R/mixture.R
In opera: Online Prediction by Expert Aggregation

Documented in mixture

#' Compute an aggregation rule
#' 
#' The function \code{mixture} builds an
#' aggregation rule chosen by the user. 
#' It can then be used to predict new observations Y sequentially.
#' If observations \code{Y} and expert advice \code{experts} are provided, 
#' \code{mixture} is trained by predicting the observations in \code{Y}
#' sequentially with the help of the expert advice in \code{experts}.  

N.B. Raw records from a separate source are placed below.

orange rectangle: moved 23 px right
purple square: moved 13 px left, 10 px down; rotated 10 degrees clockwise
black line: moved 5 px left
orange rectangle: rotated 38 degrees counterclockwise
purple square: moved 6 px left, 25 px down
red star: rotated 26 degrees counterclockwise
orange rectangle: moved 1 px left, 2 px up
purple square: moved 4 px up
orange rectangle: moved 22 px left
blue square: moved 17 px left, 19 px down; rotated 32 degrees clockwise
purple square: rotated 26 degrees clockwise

#' At each time instance \eqn{t=1,2,\dots,T}, the mixture forms a prediction of \code{Y[t,]} by assigning 
#' a weight to each expert and by combining the expert advice.
#' 
#' 
#' @param Y  A matrix with T rows and d columns. Each row \code{Y[t,]} contains a d-dimensional 
#' observation to be predicted sequentially.
#'  
#' @param experts An array of dimension \code{c(T,d,K)}, where \code{T} is the length of the data-set, 
#' \code{d} the dimension of the observations, and \code{K} is the number of experts. It contains the expert
#' forecasts. Each vector \code{experts[t,,k]} corresponds to the d-dimensional prediction of \code{Y[t,]} 
#' proposed by expert k at time \eqn{t=1,\dots,T}.
#' In the case of real prediction (i.e., \eqn{d = 1}), \code{experts} is a matrix with \code{T} rows and \code{K} columns.
#' 
#' @param model A character string specifying the aggregation rule to use. 

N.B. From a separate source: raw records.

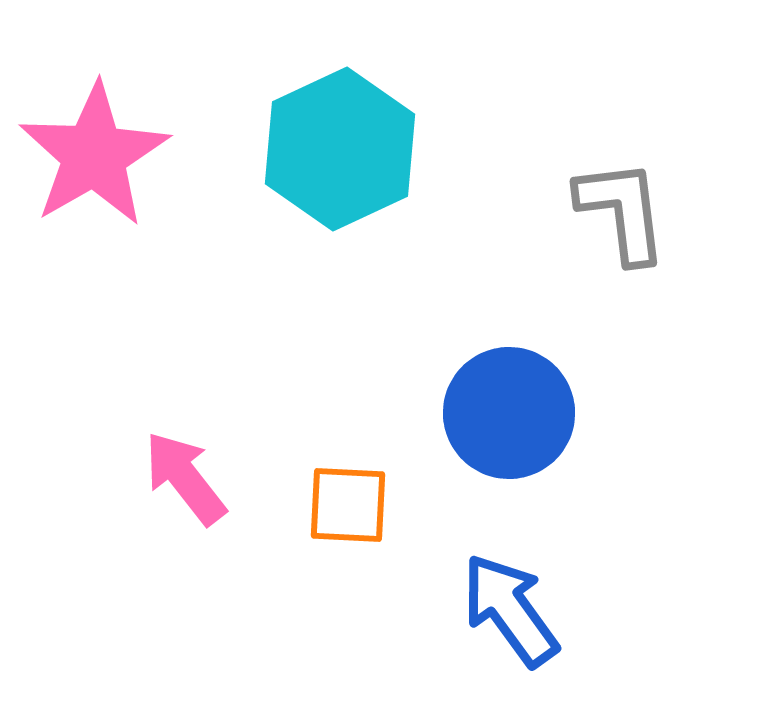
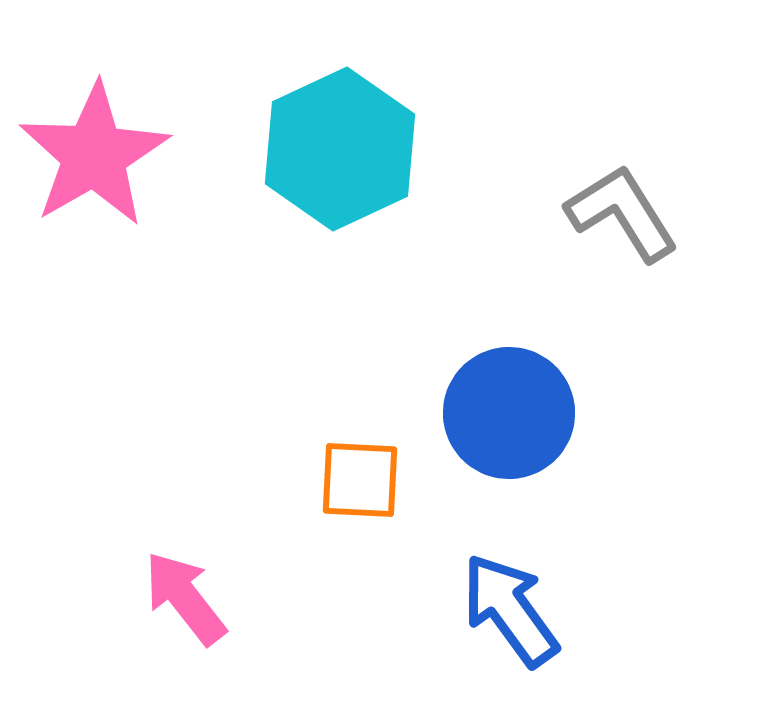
gray L-shape: moved 2 px down; rotated 25 degrees counterclockwise
pink arrow: moved 120 px down
orange square: moved 12 px right, 25 px up
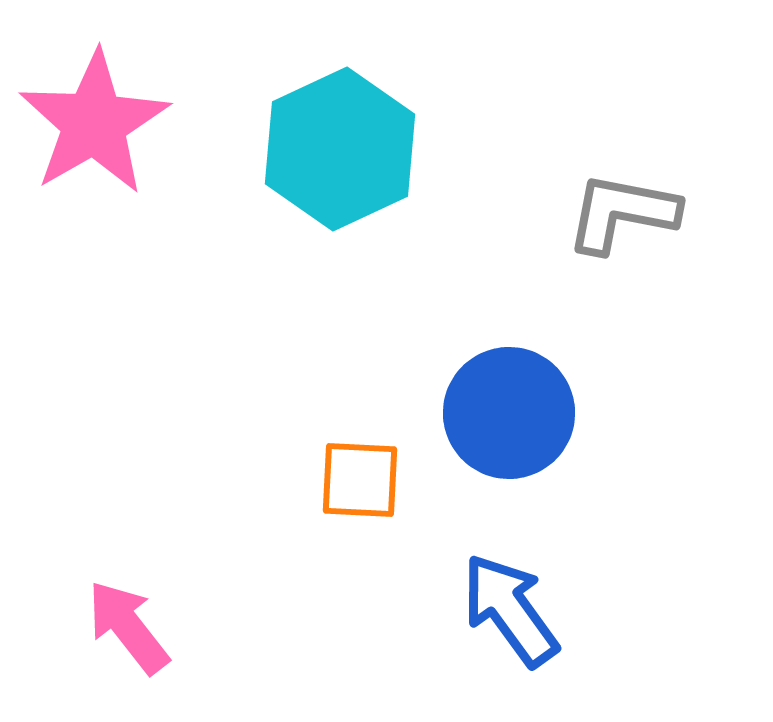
pink star: moved 32 px up
gray L-shape: rotated 47 degrees counterclockwise
pink arrow: moved 57 px left, 29 px down
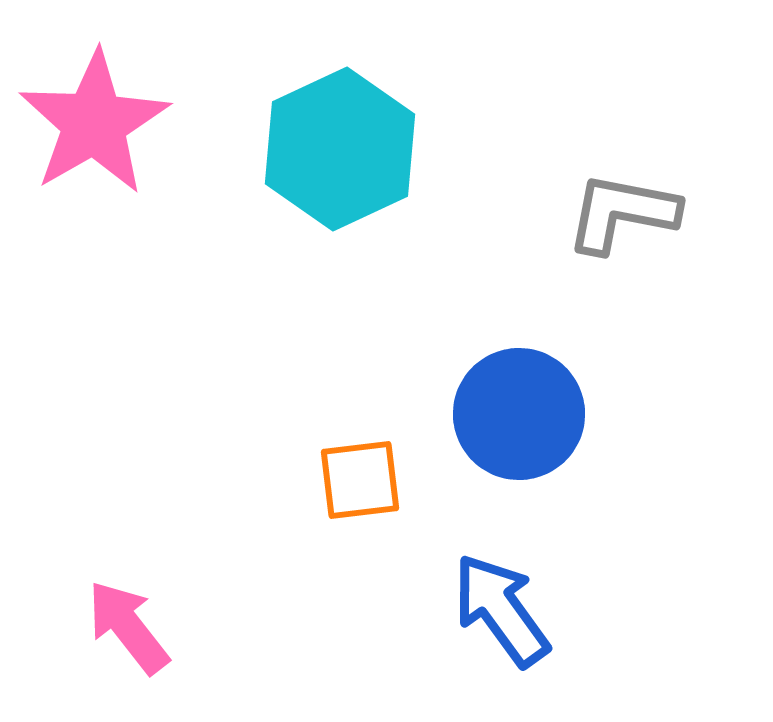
blue circle: moved 10 px right, 1 px down
orange square: rotated 10 degrees counterclockwise
blue arrow: moved 9 px left
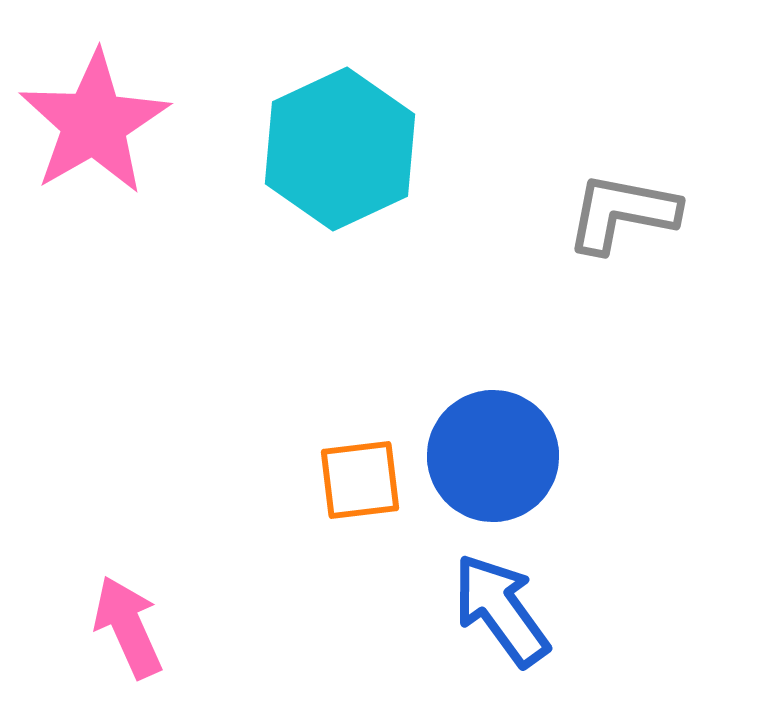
blue circle: moved 26 px left, 42 px down
pink arrow: rotated 14 degrees clockwise
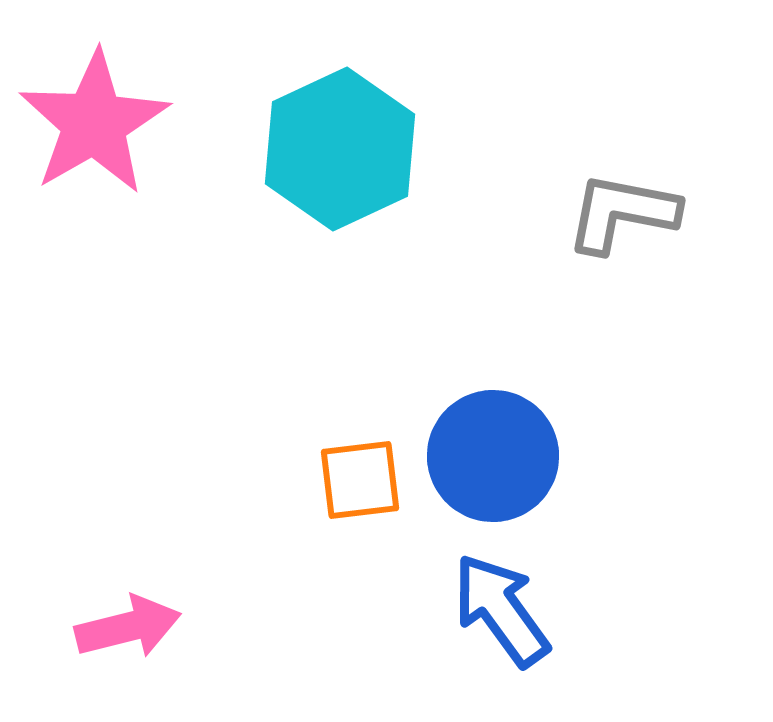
pink arrow: rotated 100 degrees clockwise
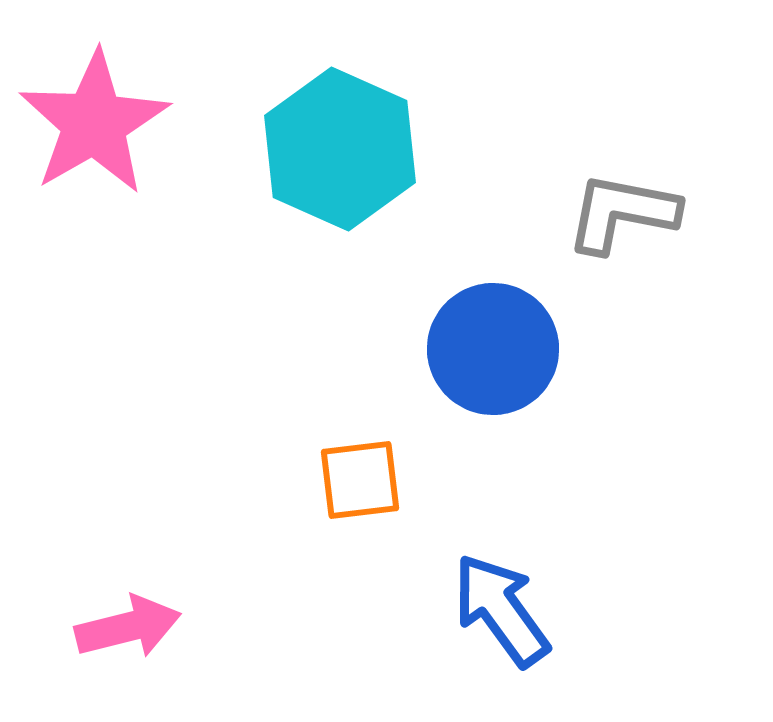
cyan hexagon: rotated 11 degrees counterclockwise
blue circle: moved 107 px up
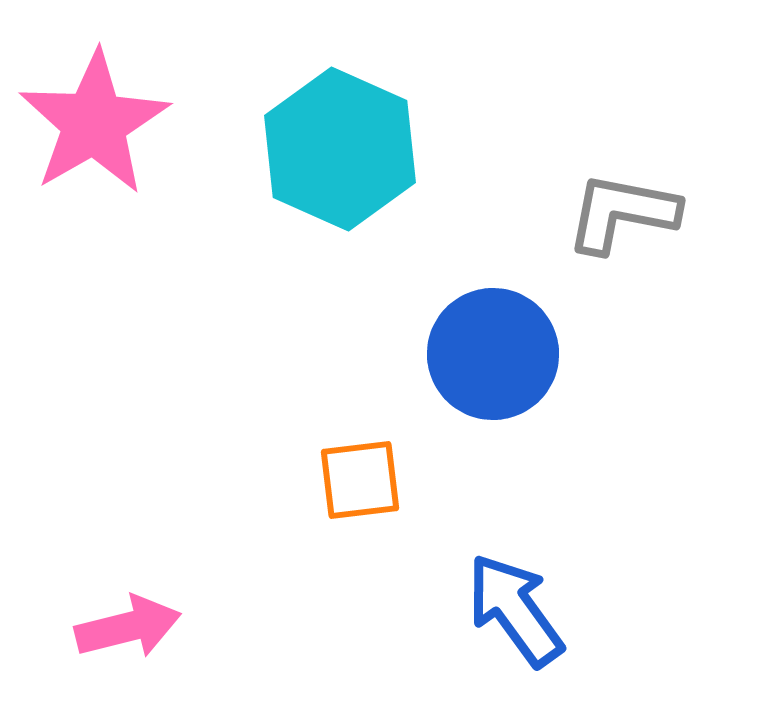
blue circle: moved 5 px down
blue arrow: moved 14 px right
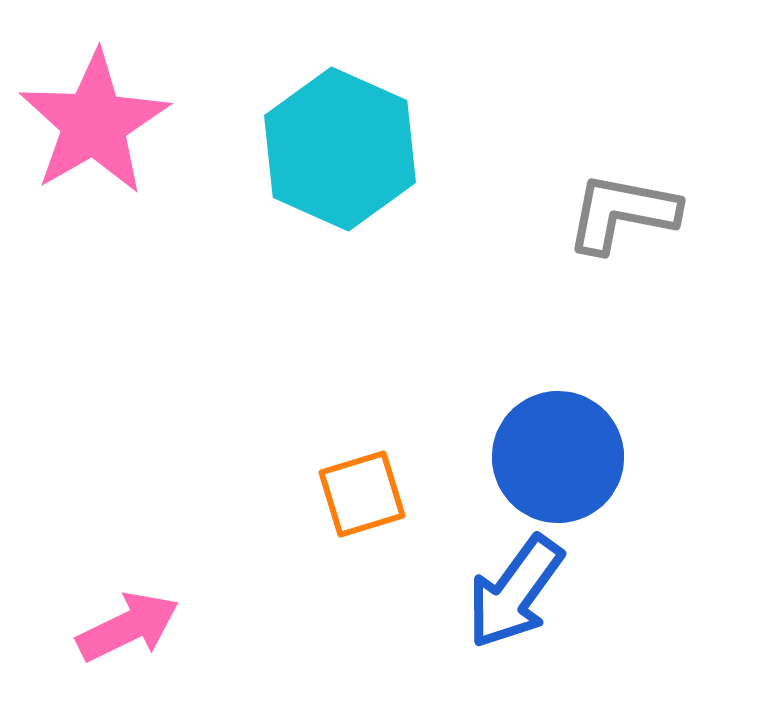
blue circle: moved 65 px right, 103 px down
orange square: moved 2 px right, 14 px down; rotated 10 degrees counterclockwise
blue arrow: moved 18 px up; rotated 108 degrees counterclockwise
pink arrow: rotated 12 degrees counterclockwise
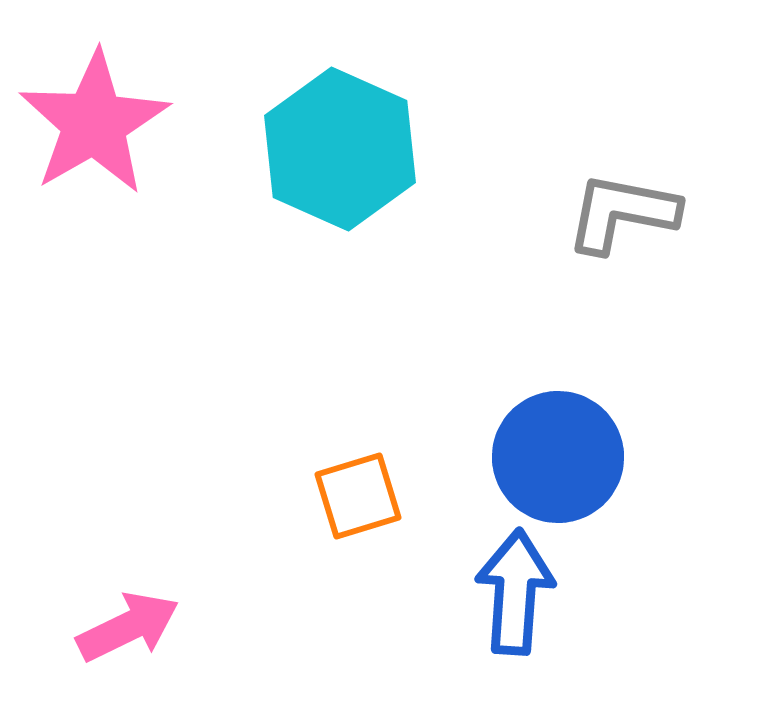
orange square: moved 4 px left, 2 px down
blue arrow: rotated 148 degrees clockwise
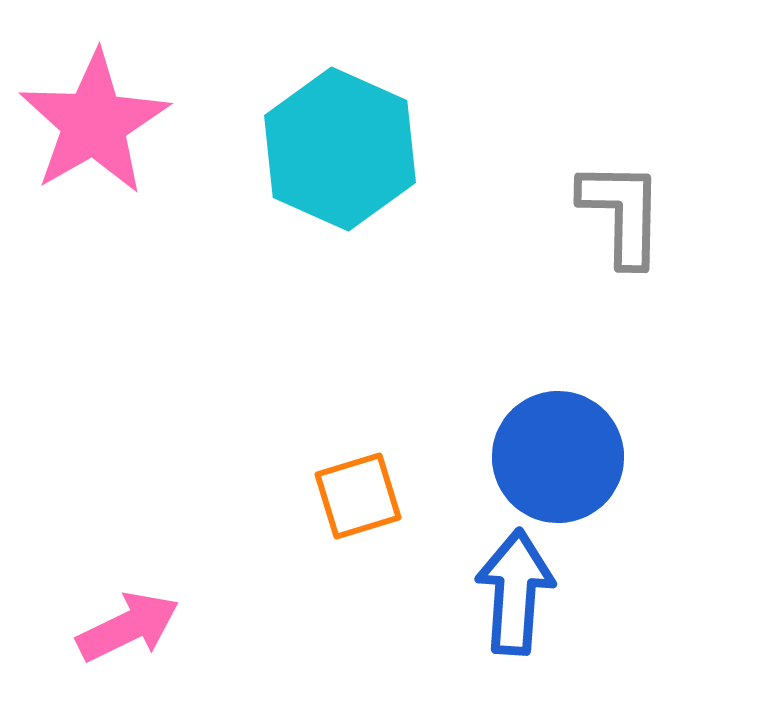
gray L-shape: rotated 80 degrees clockwise
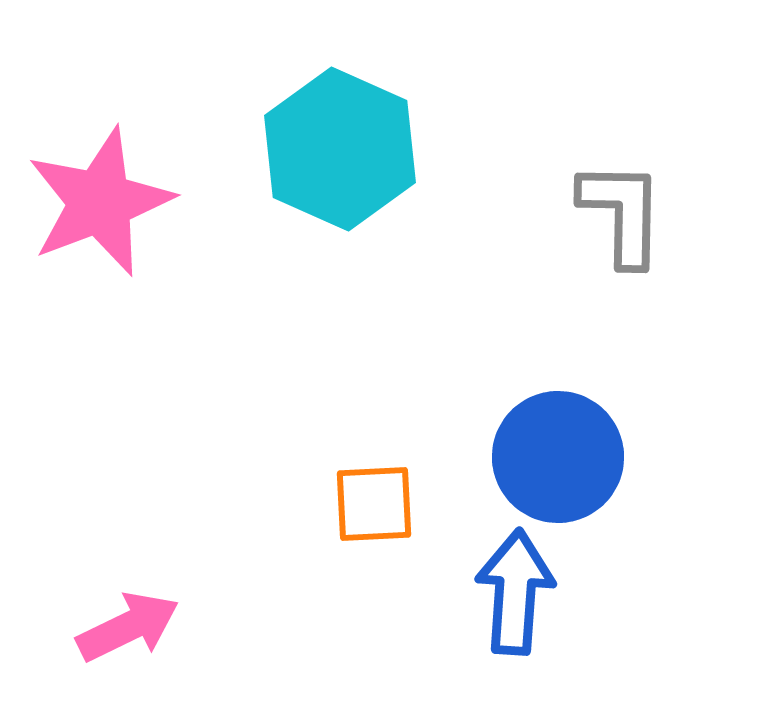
pink star: moved 6 px right, 79 px down; rotated 9 degrees clockwise
orange square: moved 16 px right, 8 px down; rotated 14 degrees clockwise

#' Currently available aggregation rules are:
#' \describe{
#'    \item{'EWA'}{Exponentially weighted average aggregation rules \insertCite{cesa2006prediction}{opera}. A positive learning rate \strong{eta} 
#' can be chosen by the user. The
#' bigger it is the faster the aggregation rule will learn from observations
#' and experts performances. However, too high values lead to unstable weight
#' vectors and thus unstable predictions. If it is not specified, the learning rate is calibrated online. 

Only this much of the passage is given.